I have just moved to a new house, and new country, and am blessed with a number of fruit/nut trees, one being a lovely good sized quince, have tried a number of recipes and this one is the simplest I have come across and easily competes with the rest. Thank You. as an added bonus most of the local comunity do not realise the many uses of this fruit for food and as a herbal remedy, always good to bring somthing new to the table, Thank you again

Doughgirl8
15

Doughgirl8

12/3/2009

This was outstanding! I was so excited to see this recipe on here, because I’m crazy about quince. The first time I tried them, I thought, “Where has this fruit been all my life?!” I think I added too much water, though, during the quince cooking stage. Next time I’ll add a couple of cups to start with, and add more if needed. From 4½ pounds of whole quince, I got more than 5 lbs of quince puree! Like I said: too much water. It took a long time to cook down. I spread it into a pan and left it in a 100 degree F oven overnight (we have a “bread proof” cycle that was perfect for this).

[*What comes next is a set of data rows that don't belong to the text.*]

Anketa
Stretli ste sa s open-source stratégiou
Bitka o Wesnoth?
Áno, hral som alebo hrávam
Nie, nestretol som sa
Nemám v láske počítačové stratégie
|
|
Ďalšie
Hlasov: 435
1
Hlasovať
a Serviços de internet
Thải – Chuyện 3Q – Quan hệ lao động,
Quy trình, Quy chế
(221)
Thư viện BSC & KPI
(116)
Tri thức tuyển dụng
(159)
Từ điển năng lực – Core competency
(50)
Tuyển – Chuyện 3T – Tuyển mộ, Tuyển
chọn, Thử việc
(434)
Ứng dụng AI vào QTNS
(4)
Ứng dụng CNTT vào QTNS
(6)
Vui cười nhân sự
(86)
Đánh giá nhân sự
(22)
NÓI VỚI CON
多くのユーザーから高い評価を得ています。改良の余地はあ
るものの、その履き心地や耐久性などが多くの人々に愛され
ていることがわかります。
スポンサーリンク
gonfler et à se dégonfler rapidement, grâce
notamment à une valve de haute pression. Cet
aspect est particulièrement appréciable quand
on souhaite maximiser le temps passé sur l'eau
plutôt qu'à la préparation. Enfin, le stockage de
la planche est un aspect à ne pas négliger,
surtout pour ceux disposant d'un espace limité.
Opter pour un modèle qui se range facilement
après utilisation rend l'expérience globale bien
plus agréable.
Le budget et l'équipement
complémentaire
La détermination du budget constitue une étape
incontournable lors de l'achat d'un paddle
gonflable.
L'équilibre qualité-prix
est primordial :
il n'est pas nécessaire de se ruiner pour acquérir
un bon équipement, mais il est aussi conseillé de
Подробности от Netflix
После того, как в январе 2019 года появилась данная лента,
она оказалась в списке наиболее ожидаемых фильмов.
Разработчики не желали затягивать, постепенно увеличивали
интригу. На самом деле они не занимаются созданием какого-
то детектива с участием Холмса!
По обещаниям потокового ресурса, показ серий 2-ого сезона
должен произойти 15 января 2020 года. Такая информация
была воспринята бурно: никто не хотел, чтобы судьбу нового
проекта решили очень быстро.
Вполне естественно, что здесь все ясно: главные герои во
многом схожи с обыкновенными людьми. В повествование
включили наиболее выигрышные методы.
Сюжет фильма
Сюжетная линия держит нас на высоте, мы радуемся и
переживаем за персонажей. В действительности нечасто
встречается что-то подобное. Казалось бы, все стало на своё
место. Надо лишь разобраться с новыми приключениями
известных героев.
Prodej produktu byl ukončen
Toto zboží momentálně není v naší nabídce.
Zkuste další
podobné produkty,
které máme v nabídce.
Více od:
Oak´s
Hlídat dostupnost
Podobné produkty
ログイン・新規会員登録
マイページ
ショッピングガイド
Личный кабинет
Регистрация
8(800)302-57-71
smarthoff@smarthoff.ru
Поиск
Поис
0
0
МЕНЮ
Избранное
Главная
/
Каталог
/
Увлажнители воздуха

Wonderful! As good as the membrillo we had in Portugual. Perfect with crusty bread and slices of manchego cheese. It made a ton, so I'm giving away slabs as gifts to a select few!

Altricious
14

Altricious

12/31/2011

While preparing another quince recipe I discovered what a royal PITA it is to core and peel quince. So... when I looked at this recipe I decided to invert it. I halved the quinces, put them in a pot and barely covered them with water. Cooked for 40 mins or so until they were soft. Then I scooped them out with a slotted spoon and ran them through a food mill/ fruit and vege strainer aka the thing with the auger and screen that separates flesh from seeds and skins. I strained the liquid that remained and returned it to the pan and reheated it to dissolve the sugar. Remixed it all hot and was left with something the consistency of applesauce. The only thing I had to watch was that the volume of seeds can jam the auger so I had to clear it once. Huge time saver over peeling first, plus less waste.